Les données publiques dessinent un gisement précis : 225 diagnostics publiés pour 1 000 résidences principales, environ 180 logements occupés par leur propriétaire, un bassin de travaux structuré autour de CA ECLA (Espace Communautaire Lons Agglomération). Ce volume ne préjuge d'aucune éligibilité individuelle : il indique seulement où se concentrent, à Montaigu, les situations où le scénario décrit sur cette page a le plus de chances d'être pertinent.
Le poids du parc collectif indique le nombre de bâtiments concernés par une procédure d'assemblée générale, et les données de Montaigu le montrent nettement. On relève 204 résidences principales recensées, 88 % de propriétaires occupants, 427 habitants, en zone climatique H1c.
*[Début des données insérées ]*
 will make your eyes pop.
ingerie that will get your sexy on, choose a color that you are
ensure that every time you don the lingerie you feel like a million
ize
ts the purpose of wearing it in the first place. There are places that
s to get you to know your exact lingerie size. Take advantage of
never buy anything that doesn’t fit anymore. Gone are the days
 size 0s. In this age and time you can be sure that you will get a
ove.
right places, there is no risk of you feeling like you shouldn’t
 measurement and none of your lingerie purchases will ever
Ces valeurs ne décident d'aucun projet à elles seules, mais elles fixent l'ordre de grandeur dans lequel un chiffrage à Montaigu est crédible.
Ce que vérifie l'instructeur avant de payer à Montaigu : que un gain d'au moins 35 % de consommation conventionnelle figure au devis, que un maître d'œuvre mandaté par le syndicat soit qualifié RGE à la date de signature, et que la levée des réserves lot par lot soit joint. À la clé, un solde pouvant atteindre 32 000 €.
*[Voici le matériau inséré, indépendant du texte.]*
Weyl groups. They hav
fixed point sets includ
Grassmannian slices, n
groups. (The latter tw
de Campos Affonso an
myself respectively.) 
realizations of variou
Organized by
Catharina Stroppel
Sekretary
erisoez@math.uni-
Base ADEME : 46 diagnostics enregistrés à Montaigu, soit un taux de 225 pour 1 000 logements. Plus ce taux est élevé, plus la demande adressée à un maître d'œuvre mandaté par le syndicat est soutenue — et plus il faut anticiper la réservation d'un créneau pour un programme voté en assemblée générale (dix-huit à trente mois, études comprises).
La logistique dépend de la densité : 427 habitants pour 204 résidences principales à Montaigu. Cette densité conditionne l'emprise de stationnement, l'autorisation de voirie et le stockage des matériaux nécessaires à un programme voté en assemblée générale, trois postes que les devis les moins précis oublient de chiffrer.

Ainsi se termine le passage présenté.